Compensation management is the practice of the organization that involves giving monetary as well as non-monetary rewards to the employees, in order to compensate for the time they allocate to their job. The use of compensation management is increasing as organizations have started to realize the need for leveraging its human capital in order to gain a competitive edge in the industry. Compensation management involves “maximizing the return on human capital.”
Benefits of Compensation Management
- One of the most significant benefits associated with compensation management is that it helps the organization achieve employee satisfaction. A happy employee will be more productive, while contributing to the overall profit of the business. This makes employees realize that they are getting equal returns for the time and effort they are dedicating to the organization. The practice of compensation management exerts a positive impact in the employees by influencing them to perform better and increasing their overall efficiency.
- This stabilizes the labor turnover rate as employees get compensated for their work at a competitive market rate. They do not feel the need of leaving the organization. It can then be concluded that compensation management helps increase the loyalty of the employees towards the organization.
- Compensation management is an important aspect of the job evaluation process. It augments the whole process by setting up standards for the company that are realistic as well as achievable, as far as the compensation practices of the organization are concerned.
- It is a practice which helps to improve the relationship of the company with the labor union, as it allows the compliance of different labor laws and acts. If the organization is following the compensation practices same as that of the market, there will be no dispute to settle between them and the labor union.
- It helps the professional growth of employees, as their efficiency increases, when there is a reward present for achieving a certain level of production. This also means that the deserving employees are fairly compensated for the efforts they are putting into their work, thus helping the organization to retain the best talent.
- Compensation Management is the practice that if followed properly, will turn the organization into a hub of talent. This means that more human capital will get attracted to the company, when they will view the compensation package that it will be offering. Also, the organization must keep in mind that monetary rewards are not something that only derives the motivation of the workforce. The overall compensation package must also include the non-monetary rewards, where the employees should be appreciated for the effort they are putting in their work. Therefore, the organization must ensure that its compensation package is based on monetary as well as non-monetary rewards.
Objectives of Compensation Management
- To Attract Top Talent
Rai University states that one of the primary goals of compensation should be to recruit qualified talent. When you have a competitive compensation plan in place, you’ll be better able to attract top industry talent.
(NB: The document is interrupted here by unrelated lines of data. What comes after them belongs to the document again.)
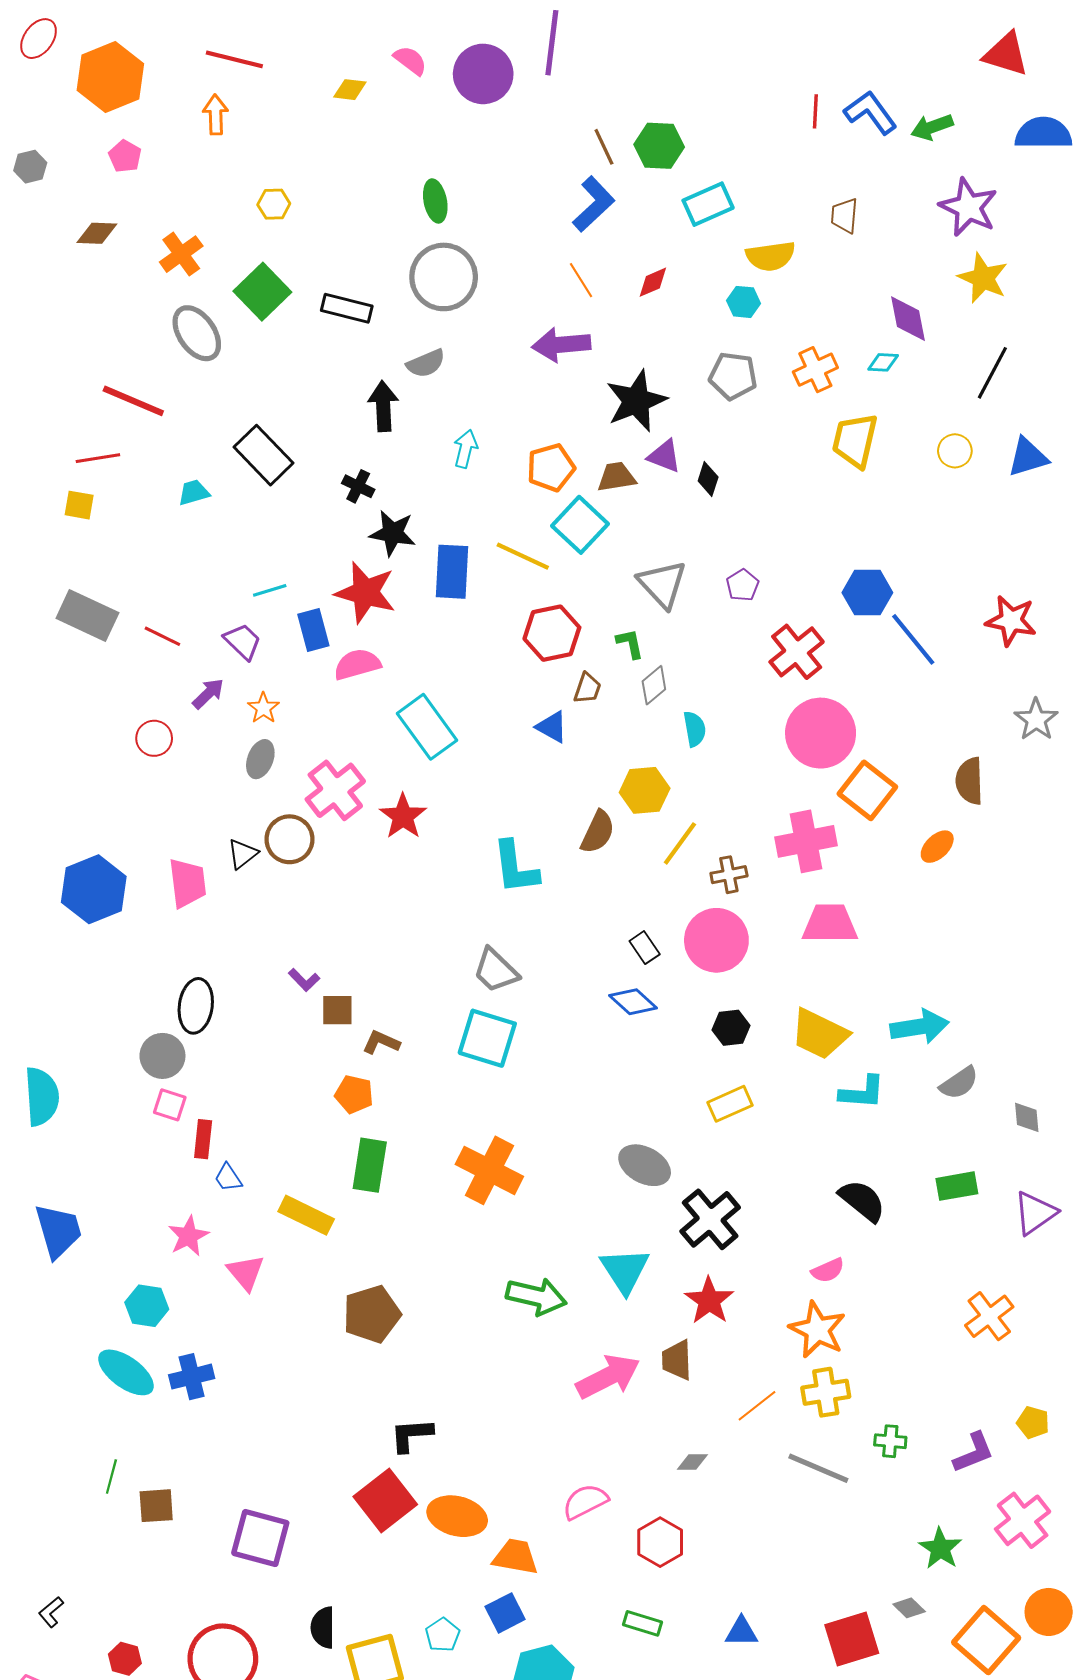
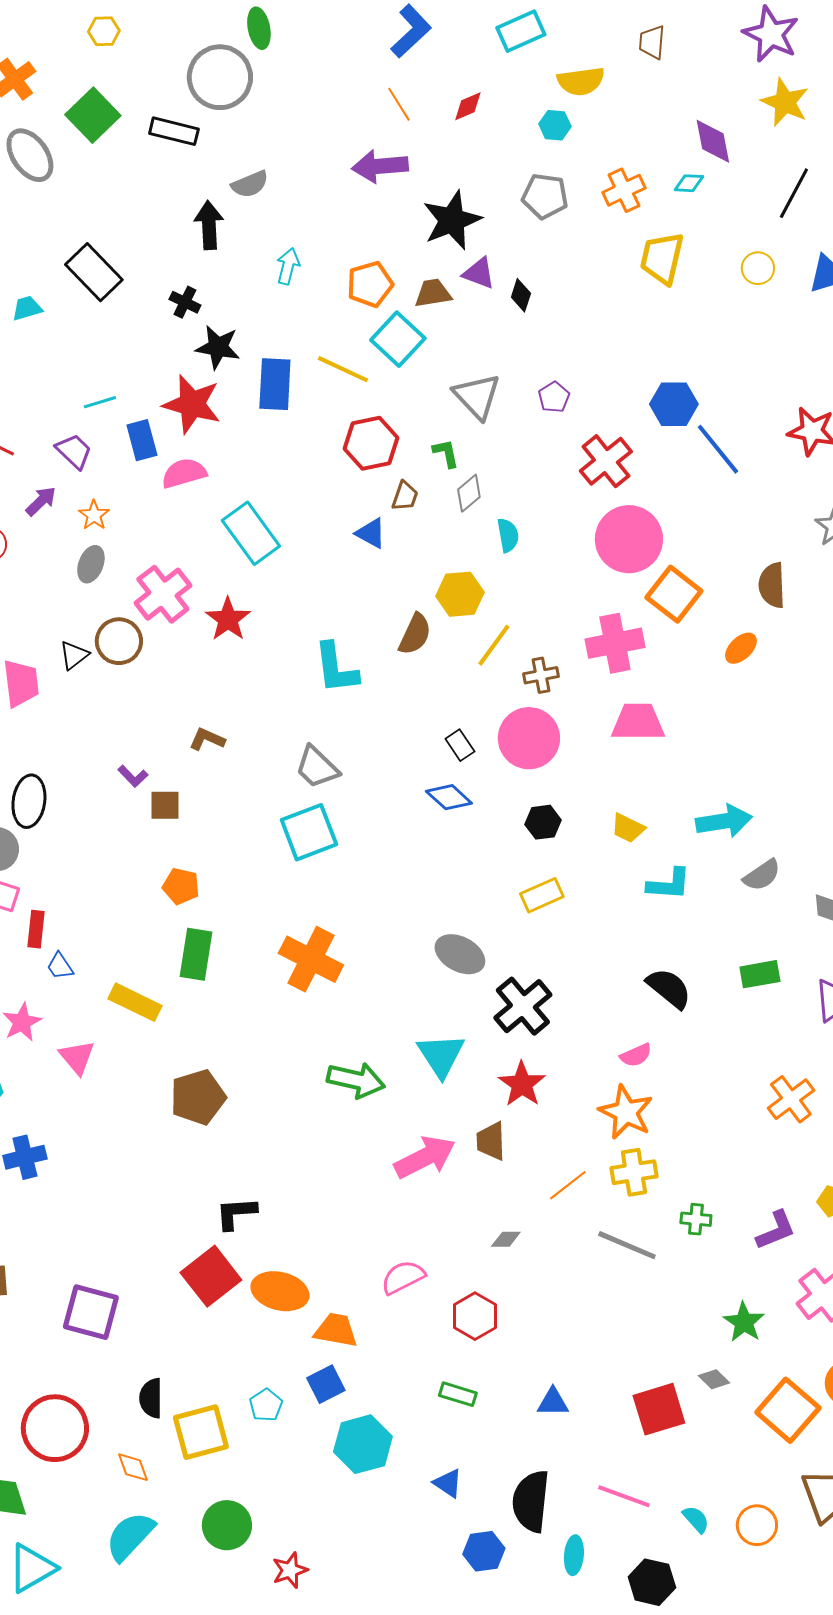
gray circle: (444, 277) -> (220, 77), moved
yellow trapezoid: (820, 1034) -> (628, 828), size x0.6
cyan square: (487, 1038) -> (309, 832), turned -38
brown L-shape: (381, 1042) -> (207, 739), moved

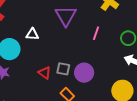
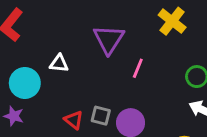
pink line: (96, 33) -> (138, 68), moved

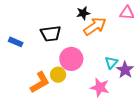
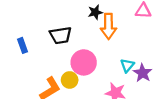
orange arrow: (95, 26) -> (108, 26), turned 125
blue rectangle: (16, 42) -> (23, 45), turned 48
- To Retain & Reward Personnel
Don’t lose your top talent to your competitors because employees believe that the grass will be greener elsewhere. Find out market values for your employees and pay accordingly. You can also set up pay-for-performance models to drive performance by encouraging associates to reach new goals and push farther.
- To Boost Motivation
When structured effectively, your compensation plan can drive motivation across your teams. Employees who know that they’re being fairly compensated for their work feel appreciated and are therefore more likely to stay engaged, committed, and productive.
- To Be Compliant
Compensation isn’t just about being fair within the industry; it must also comply with federal regulations, such as the Fair Labor Standards Act. While adhering to standards can complicate your compensation management, it will help protect your company against litigation and ensure fairness across the board for your personnel.
- To Maximize ROI
It requires some fine tuning, but compensation management is most effective when you get the biggest bang for your buck. In other words, if you can create a compensation plan that stays within budget while also driving productivity through pay-for-performance and other motivational tactics, you’re creating a plan that’s both equitable for the company and advantageous for hardworking employees.
(i) There should be definite plan to ensure that differences in pay for jobs are based upon variations in job requirements, such as skill, effort, responsibility, working conditions, mental and physical requirements.
(ii) The general level of wages and salaries should be reasonably in line with that prevailing in the labour market. The labour market criterion is most commonly used.
(iii) The plan should carefully distinguish between jobs and employees. A job carries a certain wage rate, and a person is assigned to fill it at that rate. Exceptions sometimes occur in very high level jobs in which the job holder may make the job large or small, depending upon his ability and contribution.
(iv) Equal pay for equal work, i.e., if two jobs have equal difficulty requirements, the pay should be the same, regardless of who fills them.
(v) An equitable practice should be adopted for the recognition of individual differences in ability and contribution.
(vi) There should be a clearly established procedure for hearing and adjusting wage complaints. This may be integrated with the regular grievance procedure, if it exists.
(vii) The employees and the trade union should be informed about the procedure used to establish wage rates. Every employee should be informed of his own position, and of the wage and salary structure. Secrecy in wage matters should not be used as a cover up for haphazard and unreasonable wage programme.
(viii) The wage should be sufficient to ensure for the worker and his family reasonable standard of living. Workers should receive a guaranteed minimum wage to protect them against conditions beyond their control.
(ix) The wage and salary structure should be flexible so that changing conditions can be easily met.
(x) Prompt and correct payments of the dues of the employees must be ensured and arrears of payment should not accumulate.
(xi) For revision of wages, a wage committee should always be preferred to the individual judgement.
(xii) The wage and salary payment must fulfill a wide variety of human needs, including the need for self-actualization. It has been recognized that money is the only form of incentive which is wholly negotiable, appealing to the widest possible range of seekers. Monetary payment often acts as motivation and satisfies interdependently of other job factors.